The U.S. Government’s Stupid Tax War on Expatriates

By Brett Arends

The U.S. government’s stupid, hateful and dishonest war on Americans living abroad claimed its latest scalp this week.

London Mayor Boris Johnson, a dual British and American national, says he will join the growing lines of Americans overseas who are now being driven to renounce their U.S. citizenship by the federal government for no good reason.

Johnson, a possible future British prime minister, was born to British parents in New York. His case is not important individually, but it is illustrative. A record number of Americans abroad renounced their citizenship last year, and the numbers are escalating fast. That’s in response to a growing set of U.S. financial laws that make it nearly impossible for them to keep two passports.

Most people don’t understand the government’s war on U.S. expats and dual nationals, so they buy the official spin that it is just “cracking down” on “rich tax cheats.” It is doing no such thing, and it knows that it is doing no such thing.

Indeed some of its most onerous financial rules, while “cracking down” on overseas grandmas with a $30,000 retirement account, specifically and deliberately exempt billionaires with money in hedge funds and private-equity funds.

Even National Taxpayer Advocate Nina Olson has pointed out in her official reports to Congress that the war on expats often punishes ordinary middle-class and even poor Americans abroad far more severely than it does the rich.

Olson is appointed to her role by the Congress, but she says that when she called up the Treasury to discuss some of the problems, they didn’t bother to respond.

Read the rest here.


  1. What a country.
    Be careful, folks. Even a foreign passport may not help.
    A (wealthy) friend was in Geneva last year and he thought it might be prudent to set up a bank account in Switzerland.
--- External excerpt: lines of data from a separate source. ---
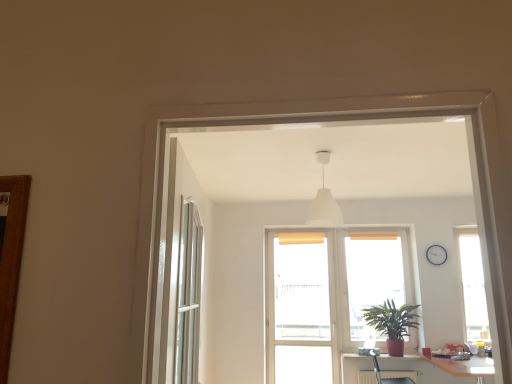 In order to face metallic silver armchair at lower right, should I rotate leftwards or rightwards?

You should look right and rotate roughly 18.138 degrees.

Locate an element on the screen. This screenshot has height=384, width=512. translucent fabric screen at center is located at coordinates (374, 276).

Where is `white plastic clock at upper right`? This screenshot has height=384, width=512. white plastic clock at upper right is located at coordinates (436, 255).

Measure the distance between white plastic clock at upper right and camera.

A distance of 5.50 meters exists between white plastic clock at upper right and camera.

What is the approximate width of green matte plant at lower right?

It is 44.02 centimeters.

You are a GUI agent. You are given a task and a screenshot of the screen. Output one action in this format:
    pyautogui.click(x=<x>, y=<y>)
    Task: Click on the metallic silver armchair at lower right
    
    Given the screenshot: What is the action you would take?
    pyautogui.click(x=387, y=377)

From a real-world perspective, which object stands above the other?

In real-world perspective, translucent fabric screen at center is above.

Considering the sizes of objects translucent fabric screen at center and green matte plant at lower right in the image provided, who is taller, translucent fabric screen at center or green matte plant at lower right?

translucent fabric screen at center.

In terms of size, does translucent fabric screen at center appear bigger or smaller than green matte plant at lower right?

translucent fabric screen at center is smaller than green matte plant at lower right.

Would you say translucent plastic screen door at center contains white glossy table at lower right?

No, white glossy table at lower right is located outside of translucent plastic screen door at center.

Between translucent plastic screen door at center and white glossy table at lower right, which one is positioned behind?

translucent plastic screen door at center is further from the camera.

Does translucent plastic screen door at center have a greater width compared to white glossy table at lower right?

No, translucent plastic screen door at center is not wider than white glossy table at lower right.

Considering the relative sizes of translucent plastic screen door at center and white glossy table at lower right in the image provided, is translucent plastic screen door at center shorter than white glossy table at lower right?

No.

Considering the positions of objects green matte plant at lower right and white matte lampshade at center in the image provided, who is more to the left, green matte plant at lower right or white matte lampshade at center?

white matte lampshade at center is more to the left.

Is green matte plant at lower right next to white matte lampshade at center?

There is a gap between green matte plant at lower right and white matte lampshade at center.

Does green matte plant at lower right have a lesser width compared to white matte lampshade at center?

No, green matte plant at lower right is not thinner than white matte lampshade at center.

Is green matte plant at lower right taller or shorter than white matte lampshade at center?

Considering their sizes, green matte plant at lower right has less height than white matte lampshade at center.

Is translucent fabric screen at center inside white glossy table at lower right?

No, translucent fabric screen at center is located outside of white glossy table at lower right.

Which of these two, white glossy table at lower right or translucent fabric screen at center, stands shorter?

white glossy table at lower right.

Is white glossy table at lower right smaller than translucent fabric screen at center?

Incorrect, white glossy table at lower right is not smaller in size than translucent fabric screen at center.

Is there a large distance between white glossy table at lower right and translucent fabric screen at center?

Yes.

Measure the distance between translucent fabric screen at center and white glossy table at lower right.

1.10 meters.

Considering the positions of objects translucent fabric screen at center and white glossy table at lower right in the image provided, who is in front, translucent fabric screen at center or white glossy table at lower right?

white glossy table at lower right is in front.

Is translucent fabric screen at center situated inside white glossy table at lower right or outside?

translucent fabric screen at center is spatially situated outside white glossy table at lower right.

Locate an element on the screen. This screenshot has width=512, height=384. window screen located above the green matte plant at lower right (from the image's perspective) is located at coordinates [x=374, y=276].

Is point (408, 324) closer or farther from the camera than point (403, 292)?

Point (408, 324) is closer to the camera than point (403, 292).

Is green matte plant at lower right far from translucent fabric screen at center?

No, green matte plant at lower right is not far away from translucent fabric screen at center.

Is white plastic clock at upper right to the left of white matte lampshade at center from the viewer's perspective?

In fact, white plastic clock at upper right is to the right of white matte lampshade at center.

In the image, is white plastic clock at upper right positioned in front of or behind white matte lampshade at center?

Clearly, white plastic clock at upper right is behind white matte lampshade at center.

From the image's perspective, is white plastic clock at upper right below white matte lampshade at center?

Yes, from the image's perspective, white plastic clock at upper right is beneath white matte lampshade at center.

Does white plastic clock at upper right have a greater height compared to white matte lampshade at center?

No, white plastic clock at upper right is not taller than white matte lampshade at center.

Where is `window screen above the green matte plant at lower right (from a real-world perspective)`? This screenshot has width=512, height=384. window screen above the green matte plant at lower right (from a real-world perspective) is located at coordinates (374, 276).

Locate an element on the screen. table that is below the translucent plastic screen door at center (from the image's perspective) is located at coordinates (464, 366).

When comparing their distances from translucent fabric screen at center, does green matte plant at lower right or white glossy table at lower right seem further?

white glossy table at lower right.

Looking at the image, which one is located further to translucent plastic screen door at center, translucent fabric screen at center or metallic silver armchair at lower right?

metallic silver armchair at lower right is positioned further to the anchor translucent plastic screen door at center.

Looking at the image, which one is located further to white plastic clock at upper right, green matte plant at lower right or translucent fabric screen at center?

green matte plant at lower right lies further to white plastic clock at upper right than the other object.

From the image, which object appears to be nearer to translucent plastic screen door at center, metallic silver armchair at lower right or green matte plant at lower right?

green matte plant at lower right.

When comparing their distances from white matte lampshade at center, does translucent fabric screen at center or white plastic clock at upper right seem further?

white plastic clock at upper right.

Estimate the real-world distances between objects in this image. Which object is further from translucent plastic screen door at center, white matte lampshade at center or translucent fabric screen at center?

The object further to translucent plastic screen door at center is white matte lampshade at center.

From the image, which object appears to be farther from translucent fabric screen at center, white glossy table at lower right or white matte lampshade at center?

white matte lampshade at center.

From the image, which object appears to be farther from translucent plastic screen door at center, translucent fabric screen at center or white matte lampshade at center?

white matte lampshade at center is positioned further to the anchor translucent plastic screen door at center.

This screenshot has width=512, height=384. Identify the location of clock between metallic silver armchair at lower right and translucent fabric screen at center from front to back. (436, 255).

You are a GUI agent. You are given a task and a screenshot of the screen. Output one action in this format:
    pyautogui.click(x=<x>, y=<y>)
    Task: Click on the window screen that lies between white plastic clock at upper right and green matte plant at lower right from top to bottom
    The height and width of the screenshot is (384, 512).
    Given the screenshot: What is the action you would take?
    pyautogui.click(x=374, y=276)

I want to click on armchair located between white glossy table at lower right and white plastic clock at upper right in the depth direction, so click(x=387, y=377).

You are a GUI agent. You are given a task and a screenshot of the screen. Output one action in this format:
    pyautogui.click(x=<x>, y=<y>)
    Task: Click on the houseplant situated between translucent plastic screen door at center and white plastic clock at upper right from left to right
    This screenshot has width=512, height=384.
    Given the screenshot: What is the action you would take?
    pyautogui.click(x=392, y=323)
So he goes to the bank, fills out an application, sits down with a bank officer who says, "All in order, please let me see your passport". So my friend hands over his LEBANESE passport.
    The banker looked it over and said "oh, it says you were born in New York". My friend says yes and the banker said "Sorry, we can't accept your application."
    The Bahamian banks won't touch me with a ten foot pole, of course.

    1. Was he also a citizen of the US? If so, I's think that's why. Otherwise it makes no sense to turn someone down just based on where they're born.

    2. Well of course it makes no sense. It de gummint!!!
      No, here's the deal. The banker never asked for nor did he see his U.S. passport. My friend had dual citizenship, and is a full citizen of Lebanon. The point is that this is a discretionary action by the banks. They're not required to grant you an account. They just want nothing whatever to do with anyone from the U.S. The New York birth would imply U.S. citizenship, of course, due to the stupid 14th amendment.